Le Conseil et le Parlement européen sont enfin parvenus a un accord sur le 3ème paquet législatif portant sur la sécurité maritime dans l'Union européenne - dit paquet Erika III. Ce dernier volet législatif qui entrera en vigueur d'ici 2012, couvre non seulement l'indemnisation des passagers, mais aussi les inspections, le contrôle de l'Etat du port, l'assurance des navires, les enquêtes sur les accidents de transport et le choix de l'autorité décidant du lieu de refuge des navires en détresse.

Eloignement des côtes européennes des navires poubelles

Les navires qui ne satisferont plus aux normes européenne seront bannis des ports de l'Union. Une liste noire des bateaux poubelles ne pouvant s'approcher des côtes européennes, sera également dressée.
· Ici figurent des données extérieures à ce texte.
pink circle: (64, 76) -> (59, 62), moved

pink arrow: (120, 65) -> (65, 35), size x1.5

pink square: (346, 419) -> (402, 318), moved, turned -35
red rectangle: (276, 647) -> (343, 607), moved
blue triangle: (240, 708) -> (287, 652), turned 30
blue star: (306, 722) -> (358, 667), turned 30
Les inspections réalisées par l'Etat du port concerneront tous les navires, quelle que soit leur nationalité, dès lors qu'ils feront escale dans un port ou effectueront un mouillage de l'Union. Ce contrôle portera sur l'état général du navire, son entretien technique, le respect des conventions maritimes internationales par les propriétaires des navires, et les conventions de l'OMI sur la sécurité et la prévention de la pollution.

Les contrôles seront adaptés au profil de risque que chaque navire se verra attribuer par l'Agence européenne de sécurité maritime. Plus le profil de risque sera élevé (ex : transport de matériaux liquides et inflammables), plus l'intervalle entre les inspections sera rapproché.
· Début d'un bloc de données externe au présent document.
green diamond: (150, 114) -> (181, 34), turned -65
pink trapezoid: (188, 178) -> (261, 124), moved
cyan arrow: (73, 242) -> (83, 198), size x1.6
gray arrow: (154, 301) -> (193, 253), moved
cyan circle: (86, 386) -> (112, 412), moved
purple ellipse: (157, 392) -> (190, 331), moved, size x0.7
L'Etat du pavillon, c'est-à-dire celui où le navire a été immatriculé, devra effectuer des inspections et délivrer des licences et des certificats. Il pourra toutefois déléguer une partie ou l'ensemble de ces tâches à des organismes spécialisés (des sociétés de classification).

Les propriétaires de navires - battant pavillon d'un Etat membre ainsi que pour les navires battant pavillon d'un Etat tiers, dès lors qu'ils entrent dans une zone maritime sous juridiction d'un Etat membre - devront justifier d'une assurance responsabilité civile, lors de toute demande d'un Etat membre. A défaut, le navire pourra être immobilisé, voire même expulsé.

Une meilleure gestion des accidents

D'ici la fin 2016, les opérateurs de navires affectés au transport massif de passagers - de type classe A (il s'agit des plus grands navires empruntant les voies maritimes de l'Union) dans les eaux territoriales européennes seront tenus pour responsables de tout dommage subi par leurs passagers.

Les transporteurs devront verser un dédommagement, dans la limite d'environ 2.500 euros, pour les bagages de cabine perdus ou endommagés et jusqu'à 460.000 euros en cas de blessure voire de décès dû à une faute ou à une négligence.

A partir de 2018, cette obligation concernera également les vaisseaux de classe B (ceux qui transportent plus de 36 passagers).

Pour accélérer la procédure de mise à disposition des moyens de secours adaptés à un navire en détresse, les Etats membres disposant de côtes, devront désigner une autorité qui sera chargée "de décider en toute indépendance, si une opération de sauvetage est nécessaire", et si des actions sont "à mettre en oeuvre pour éviter toute catastrophe". Les Etats devront également désigner par avance le(s) port(s) qui devra (devront) accueillir les bateaux nécessitant une assistance (cette partie de la directive devra être mise en oeuvre début 2011).

Pour tous les accidents maritimes sérieux, une évaluation préliminaire, suivie le cas échéant d'une enquête complète, devra être effectuée. Des normes harmonisées d'enquête ont été élaborées dans le cadre du paquet Erika III. Un seul Etat membre sera désigné pour mener les investigations. Dans des cas exceptionnels, des enquêtes parallèles pourront être autorisées.